Damh barely even twitches now when I say “I’m off to the garden centre, won’t be long” he has learned to understand the solace and reflective qualities that gardening offers and only barely flinches at the parade of new plants being marched through the house when I only went out for a bag of bird seed. Gardening and Druidry go hand in hand for me, both are an ever evolving spiritual journey. There can never be a difinitive garden either of the soul or the earthly kind, both need constant weeding and tending lest they fall into neglect and become something unloved and uncared for, stale or stunted. As we tend and rejuvenate our gardens we muse and reflect on our life journeys, the things that have worked and the things we needed to weed out for the good of the garden as a whole.
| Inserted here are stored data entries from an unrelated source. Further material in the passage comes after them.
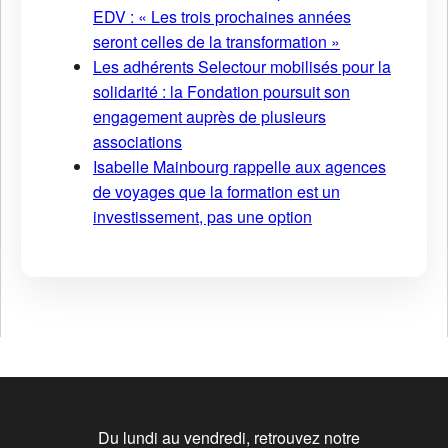
EDV : « Les trois prochaines années
seront celles de la transformation »
Les adhérents Selectour mobilisés pour la
solidarité : la Fondation poursuit son
engagement auprès de plusieurs
associations
Isabelle Mainbourg rappelle aux agences
de voyages que la formation est un
investissement, pas une option
Du lundi au vendredi, retrouvez notre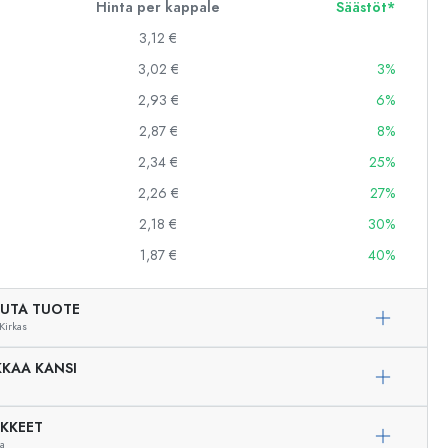
Hinta per kappale
Säästöt*
3,12 €
3,02 €
3%
2,93 €
6%
2,87 €
8%
2,34 €
25%
2,26 €
27%
2,18 €
30%
1,87 €
40%
UTA TUOTE
Kirkas
KAA KANSI
IKKEET
Esimerkillinen edustus
ua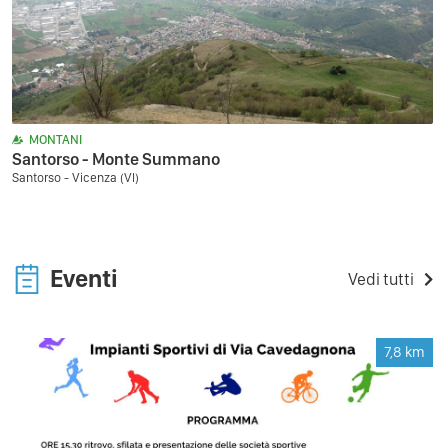
MONTANI
Santorso - Monte Summano
Santorso - Vicenza (VI)
Eventi
Vedi tutti
7,8
km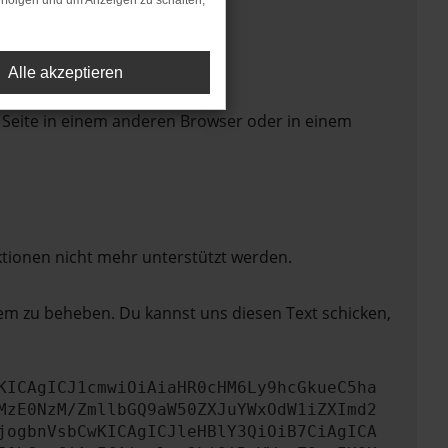
rfolgen und um Anzeigen zu schalten,
Alle akzeptieren
 Seite in einem anderen Browser oder in einem
ktionen nicht mehr unterstützt werden.
lem zu beheben. Du kannst uns diesen Text schicken,
KICAgICJ1cmwiOiAiaHR0cHM6Ly9hcGkueC5ha
MzE0NzM/ZmllbGQ9aW50ZXJuYWxOdW1iZXImd2
jogbnVsbCwKICAgICJleHBlY3QiOiB7CiAgICA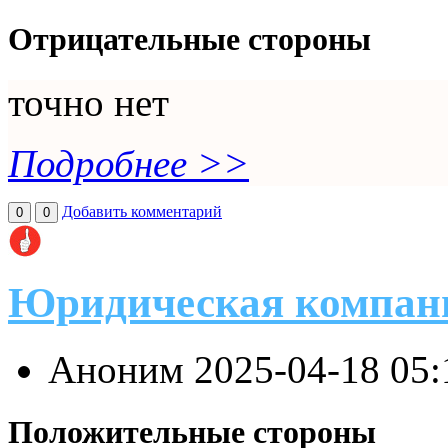
Отрицательные стороны
точно нет
Подробнее >>
Добавить комментарий
0
0
Юридическая компан
Аноним
2025-04-18 05
Положительные стороны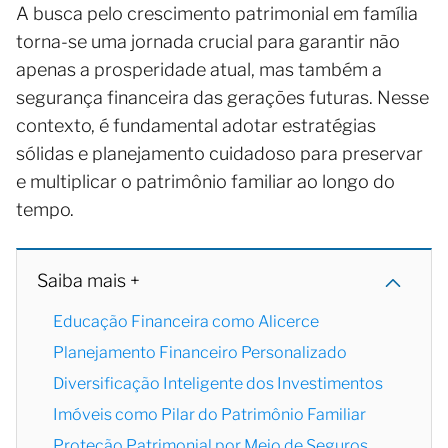
A busca pelo crescimento patrimonial em família
torna-se uma jornada crucial para garantir não
apenas a prosperidade atual, mas também a
segurança financeira das gerações futuras. Nesse
contexto, é fundamental adotar estratégias
sólidas e planejamento cuidadoso para preservar
e multiplicar o patrimônio familiar ao longo do
tempo.
Saiba mais +
Educação Financeira como Alicerce
Planejamento Financeiro Personalizado
Diversificação Inteligente dos Investimentos
Imóveis como Pilar do Patrimônio Familiar
Proteção Patrimonial por Meio de Seguros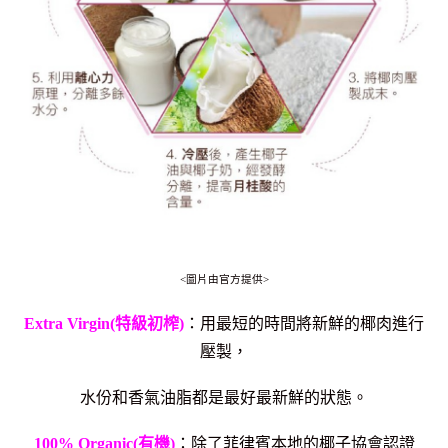
<圖片由官方提供>
Extra Virgin(特級初榨)
：用最短的時間將新鮮的椰肉進行
壓製，
水份和香氣油脂都是最好最新鮮的狀態。
100% Organic(有機)
：除了菲律賓本地的椰子協會認證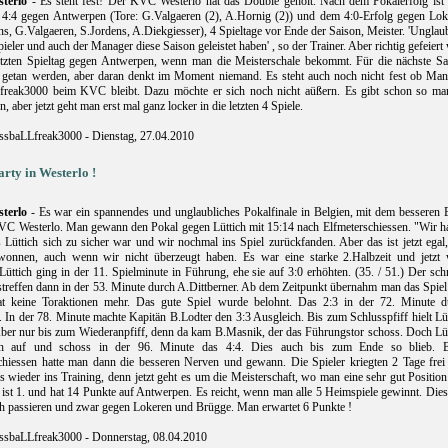
terlo
- Es steht fest! Der KVC Westerlo hat das Double geholt. Nach dem Pokalerfolg ist
4:4 gegen Antwerpen (Tore: G.Valgaeren (2), A.Hornig (2)) und dem 4:0-Erfolg gegen Lok
s, G.Valgaeren, S.Jordens, A.Diekgiesser), 4 Spieltage vor Ende der Saison, Meister. 'Unglau
ieler und auch der Manager diese Saison geleistet haben' , so der Trainer. Aber richtig gefeiert
etzten Spieltag gegen Antwerpen, wenn man die Meisterschale bekommt. Für die nächste Sa
 getan werden, aber daran denkt im Moment niemand. Es steht auch noch nicht fest ob Man
reak3000 beim KVC bleibt. Dazu möchte er sich noch nicht aüßern. Es gibt schon so ma
, aber jetzt geht man erst mal ganz locker in die letzten 4 Spiele.
ssbaLLfreak3000 - Dienstag, 27.04.2010
arty in Westerlo !
terlo
- Es war ein spannendes und unglaubliches Pokalfinale in Belgien, mit dem besseren 
VC Westerlo. Man gewann den Pokal gegen Lüttich mit 15:14 nach Elfmeterschiessen. "Wir ha
 Lüttich sich zu sicher war und wir nochmal ins Spiel zurückfanden. Aber das ist jetzt egal
onnen, auch wenn wir nicht überzeugt haben. Es war eine starke 2.Halbzeit und jetzt 
 Lüttich ging in der 11. Spielminute in Führung, ehe sie auf 3:0 erhöhten. (35. / 51.) Der sch
treffen dann in der 53. Minute durch A.Dittberner. Ab dem Zeitpunkt übernahm man das Spiel
at keine Toraktionen mehr. Das gute Spiel wurde belohnt. Das 2:3 in der 72. Minute d
 In der 78. Minute machte Kapitän B.Lodter den 3:3 Ausgleich. Bis zum Schlusspfiff hielt Lü
Aber nur bis zum Wiederanpfiff, denn da kam B.Masnik, der das Führungstor schoss. Doch Lüt
ch auf und schoss in der 96. Minute das 4:4. Dies auch bis zum Ende so blieb. 
chiessen hatte man dann die besseren Nerven und gewann. Die Spieler kriegten 2 Tage frei
s wieder ins Training, denn jetzt geht es um die Meisterschaft, wo man eine sehr gut Position
ist 1. und hat 14 Punkte auf Antwerpen. Es reicht, wenn man alle 5 Heimspiele gewinnt. Dies
ch passieren und zwar gegen Lokeren und Brügge. Man erwartet 6 Punkte !
ssbaLLfreak3000 - Donnerstag, 08.04.2010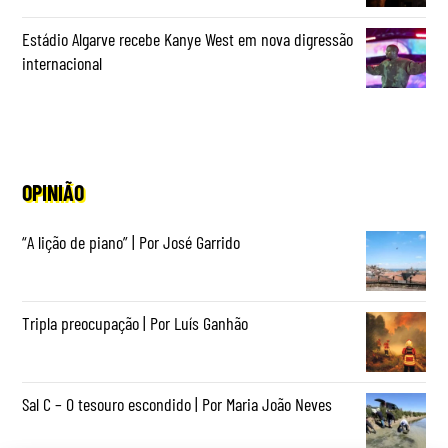
Estádio Algarve recebe Kanye West em nova digressão
internacional
OPINIÃO
“A lição de piano” | Por José Garrido
Tripla preocupação | Por Luís Ganhão
Sal C – O tesouro escondido | Por Maria João Neves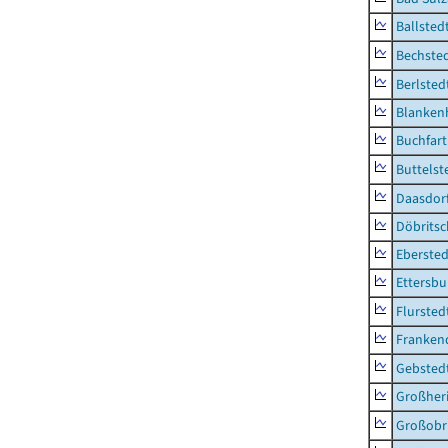
Ballsted
Bechsted
Berlsted
Blankenh
Buchfart
Buttelst
Daasdorf
Döbrits
Ebersted
Ettersbu
Flursted
Franken
Gebsted
Großher
Großobr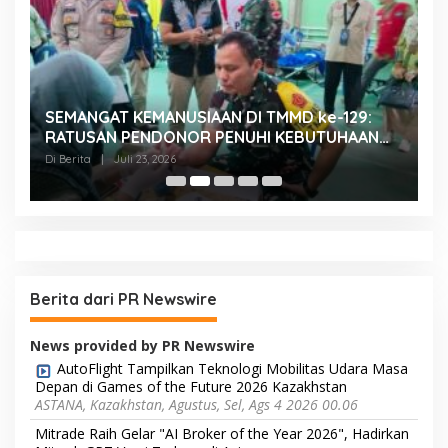
SEMANGAT KEMANUSIAAN DI TMMD ke-129:
K
RATUSAN PENDONOR PENUHI KEBUTUHAAN
K
STOK DARAH
H
Di Berita
|
Juli 23, 2026
Di
Berita dari PR Newswire
News provided by PR Newswire
AutoFlight Tampilkan Teknologi Mobilitas Udara Masa
Depan di Games of the Future 2026 Kazakhstan
ASTANA, Kazakhstan, Agustus, Sel, Ags 4 2026 00.06
Mitrade Raih Gelar "AI Broker of the Year 2026", Hadirkan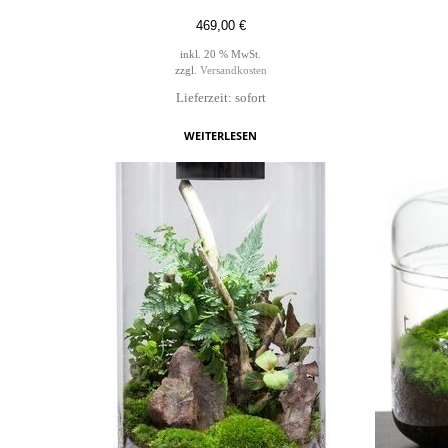
469,00
€
inkl. 20 % MwSt.
zzgl.
Versandkosten
Lieferzeit: sofort
WEITERLESEN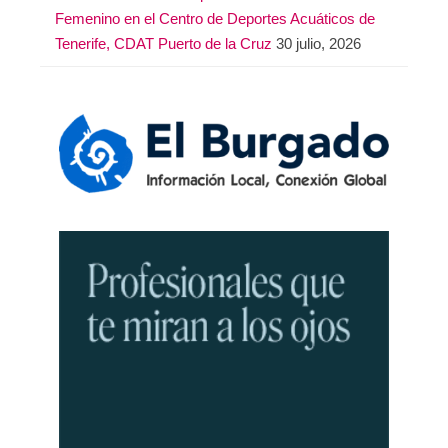
Femenino en el Centro de Deportes Acuáticos de
Tenerife, CDAT Puerto de la Cruz
30 julio, 2026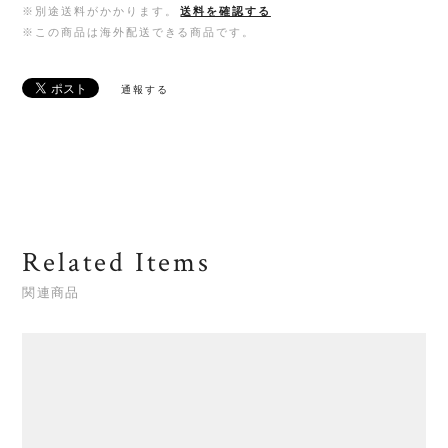
※別途送料がかかります。
送料を確認する
※この商品は海外配送できる商品です。
通報する
Related Items
関連商品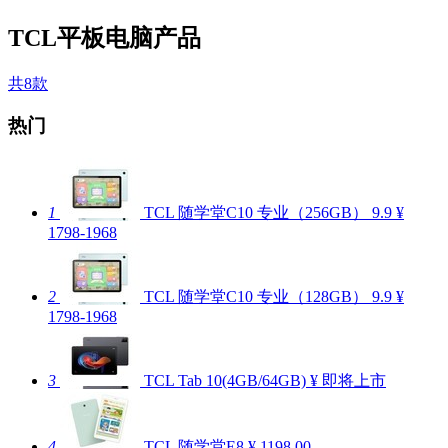
TCL平板电脑产品
共8款
热门
1
TCL 随学堂C10 专业（256GB）
9.9
¥
1798-1968
2
TCL 随学堂C10 专业（128GB）
9.9
¥
1798-1968
3
TCL Tab 10(4GB/64GB)
¥ 即将上市
4
TCL 随学堂E8
¥ 1198.00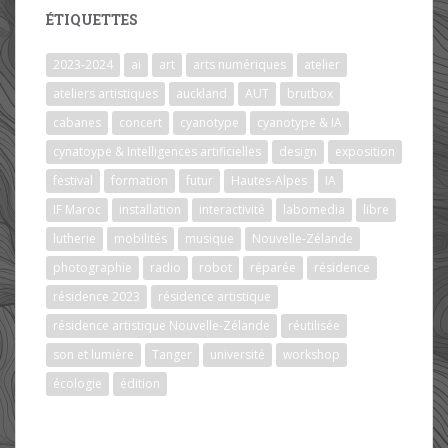
ÉTIQUETTES
2023-2024
ai
art
arts numériques
atelier
ateliers artistiques
auckland
AUT
brutbox
cabanes
concert
cyanotype
cyanotype & IA
cynatoype & Intelligences artificielles
design
exposition
festival
formation
futur
Hautes-Alpes
IA
IF Maroc
installation
interactivité
labomedia
libre
lutherie
mobilités
musique
Nouvelle-Zélande
photographie
radio
robot
réparée
résidence
résidence 2023
résidence artistique
résidence artistique Nouvelle-Zélande
réutilisée
son et lumière
Tanger
université
workshop
écologie
édition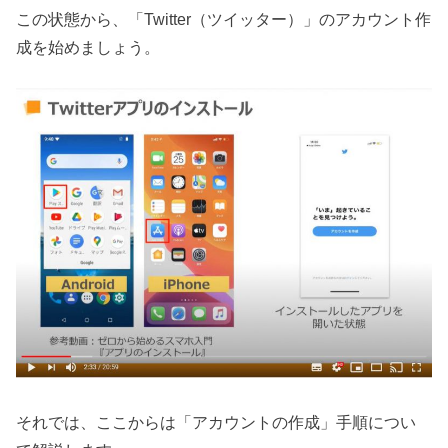
この状態から、「Twitter（ツイッター）」のアカウント作
成を始めましょう。
それでは、ここからは「アカウントの作成」手順につい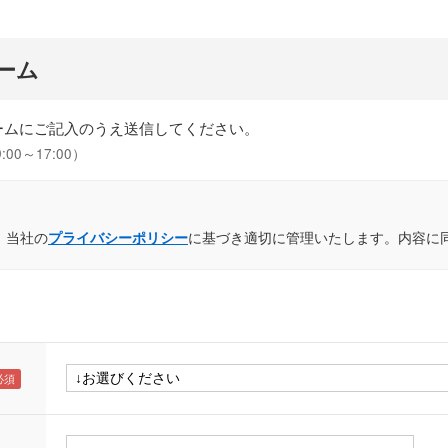
ーム
ームにご記入のうえ送信してください。
0～17:00）
、当社の
に基づき適切に管理いたします。内容に
プライバシーポリシー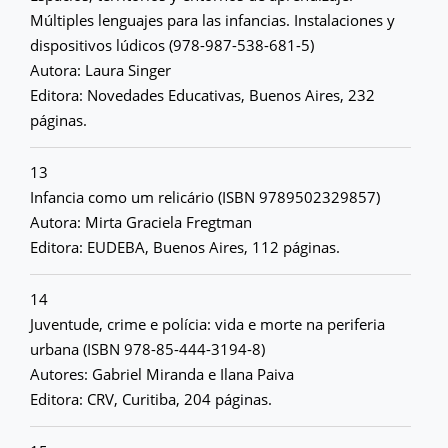
Múltiples lenguajes para las infancias. Instalaciones y
dispositivos lúdicos (978-987-538-681-5)
Autora: Laura Singer
Editora: Novedades Educativas, Buenos Aires, 232
páginas.
13
Infancia como um relicário (ISBN 9789502329857)
Autora: Mirta Graciela Fregtman
Editora: EUDEBA, Buenos Aires, 112 páginas.
14
Juventude, crime e polícia: vida e morte na periferia
urbana (ISBN 978-85-444-3194-8)
Autores: Gabriel Miranda e Ilana Paiva
Editora: CRV, Curitiba, 204 páginas.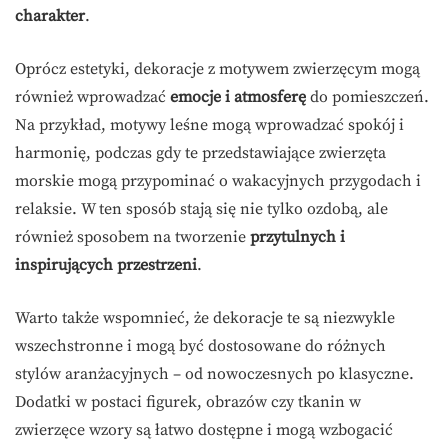
charakter
.
Oprócz estetyki, dekoracje z motywem zwierzęcym mogą
również wprowadzać
emocje i atmosferę
do pomieszczeń.
Na przykład, motywy leśne mogą wprowadzać spokój i
harmonię, podczas gdy te przedstawiające zwierzęta
morskie mogą przypominać o wakacyjnych przygodach i
relaksie. W ten sposób stają się nie tylko ozdobą, ale
również sposobem na tworzenie
przytulnych i
inspirujących przestrzeni
.
Warto także wspomnieć, że dekoracje te są niezwykle
wszechstronne i mogą być dostosowane do różnych
stylów aranżacyjnych – od nowoczesnych po klasyczne.
Dodatki w postaci figurek, obrazów czy tkanin w
zwierzęce wzory są łatwo dostępne i mogą wzbogacić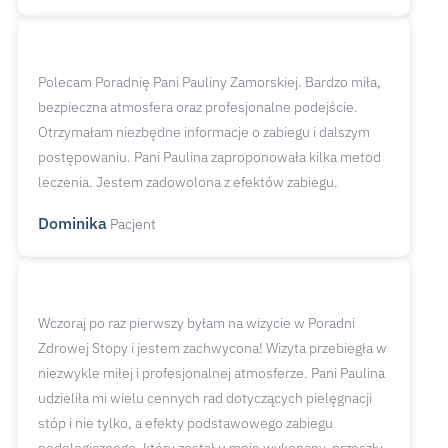
Polecam Poradnię Pani Pauliny Zamorskiej. Bardzo miła,
bezpieczna atmosfera oraz profesjonalne podejście.
Otrzymałam niezbędne informacje o zabiegu i dalszym
postępowaniu. Pani Paulina zaproponowała kilka metod
leczenia. Jestem zadowolona z efektów zabiegu.
Dominika
Pacjent
Wczoraj po raz pierwszy byłam na wizycie w Poradni
Zdrowej Stopy i jestem zachwycona! Wizyta przebiegła w
niezwykle miłej i profesjonalnej atmosferze. Pani Paulina
udzieliła mi wielu cennych rad dotyczących pielęgnacji
stóp i nie tylko, a efekty podstawowego zabiegu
I am pround of both my druid and garden design certificates as well as the ones for counselling, Reiki and various others I have accrude over the years either for work or spiritual growth, though none of them reside on a wall they are flowers in my etheric garden. I might also have added my horticultural NVQ 3 certificates to the list as I did all the course work, if only I had taken the exams, but as I say the garden is never really finished. The storm outside seems to have abated and the plants have had another epic watering and what with a fabulous trip to the U.S last week and the uplifting Gathering this weekend, my gardens, both of soul and the earth are blossoming nicely.